Almost nothing is known about what sorts of interactions occur between species of EPT, qua species. However, a great deal is known about these insects that can fill the Raunkiæran, Prestonian and Hutchinsonian shortfalls, namely gaps in the knowledge of functional traits, phenology and ecological functions and abiotic tolerances (Hortal et al. 2015) of species. In fact, because of benthic water quality monitoring (Kenney et al. 2009), we suggest that more is generally known about these properties within these insect orders than in nearly all other broad groups of insects. The caveat “broadly” is necessary, since very little of this knowledge is directly tied to information on specific species but instead is summarized by genus, trophic group, family or other non-evolutionary units of analysis (a Linnean shortfall).

The limitations to diagnosing the immatures forms of many of these insect species are many, and the incongruence between these units and knowledge based on information about species will continue to impair our ability to directly transfer most biomonitoring data directly into conservation assessments.
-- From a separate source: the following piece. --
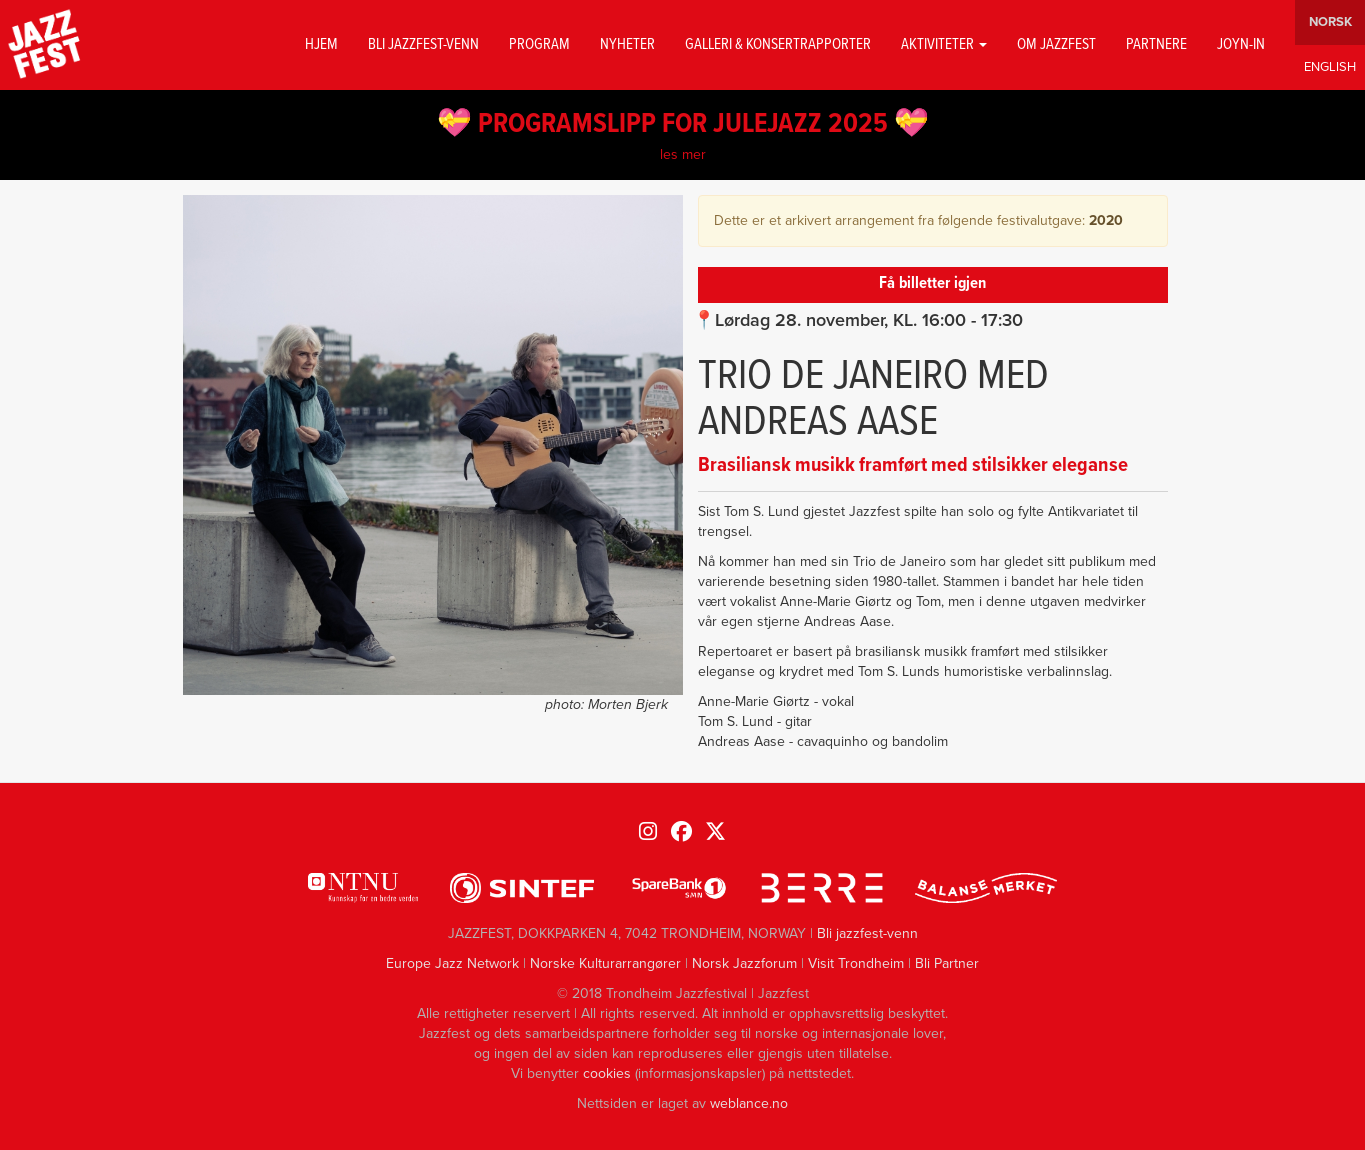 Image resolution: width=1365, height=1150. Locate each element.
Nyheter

However, benthic sampling can provide added value to systematic adult sampling by providing researchers additional information about what species might be potentially collected at a site as adults during a different time of the year. Phenology, trophic categories and tolerance/intolerance metrics were all useful during the course of this study as guides for distributing sampling efforts at sites to capture adult forms.
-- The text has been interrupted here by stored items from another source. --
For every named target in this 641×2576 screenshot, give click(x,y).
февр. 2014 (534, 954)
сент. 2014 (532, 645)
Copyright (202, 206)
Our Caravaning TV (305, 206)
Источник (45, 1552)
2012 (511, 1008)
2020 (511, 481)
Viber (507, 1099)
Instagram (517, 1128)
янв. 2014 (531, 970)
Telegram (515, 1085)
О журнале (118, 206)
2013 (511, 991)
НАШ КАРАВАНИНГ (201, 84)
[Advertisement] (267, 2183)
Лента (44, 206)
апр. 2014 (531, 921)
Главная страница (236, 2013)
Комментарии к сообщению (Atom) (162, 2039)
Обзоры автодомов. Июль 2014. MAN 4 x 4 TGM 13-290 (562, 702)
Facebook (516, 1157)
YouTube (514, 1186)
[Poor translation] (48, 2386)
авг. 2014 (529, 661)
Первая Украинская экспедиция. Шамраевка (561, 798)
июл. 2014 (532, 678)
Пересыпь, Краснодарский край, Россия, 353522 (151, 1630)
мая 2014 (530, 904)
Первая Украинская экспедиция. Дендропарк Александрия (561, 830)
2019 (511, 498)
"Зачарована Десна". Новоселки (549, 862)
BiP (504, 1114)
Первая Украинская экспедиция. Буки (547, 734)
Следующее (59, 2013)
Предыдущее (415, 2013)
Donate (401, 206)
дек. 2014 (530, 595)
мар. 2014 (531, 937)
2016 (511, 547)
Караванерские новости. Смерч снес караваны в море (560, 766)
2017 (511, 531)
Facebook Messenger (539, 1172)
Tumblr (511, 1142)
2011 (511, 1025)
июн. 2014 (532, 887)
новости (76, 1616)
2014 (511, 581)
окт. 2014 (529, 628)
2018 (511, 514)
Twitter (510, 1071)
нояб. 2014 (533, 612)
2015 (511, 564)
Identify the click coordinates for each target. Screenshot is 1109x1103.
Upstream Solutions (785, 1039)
Vast holdings of national forests across the southeastern US are likely, in sum, to capture a larger fraction of the expected regional aquatic insect biodiversity than this relatively tiny network of national parks, but these lands experience many different types of land use and do not all share the high level of protection afforded by the PANs we considered here. Our observations of patterns of occurrence and rarity, and our knowledge of the biology of these insects, make it clear that the protection or conservation of all species in these states will require more than this small network of national parks. What is not clear is the role that other protected areas (large networks of National Forest, other holdings) play in supporting regional EPT species diversity. Since a substantial number of EPT species are only known from a small handful of localities or collection events, more research is needed to determine whether our hypothetical patterns of regional species richness are driven by variation in sampling effort (or other factors) or truly reflect narrow geographic extents of occurrence. Integrating sampling techniques and spatial analyses that maximize the utility of published museum, specimen and literature data to derive predictive distribution of species should facilitate the effective conservation of EPT species in this biodiversity hotspot by providing a clearer estimate of the most imperiled species and by providing more realistic expectations of the composition of local species assemblages.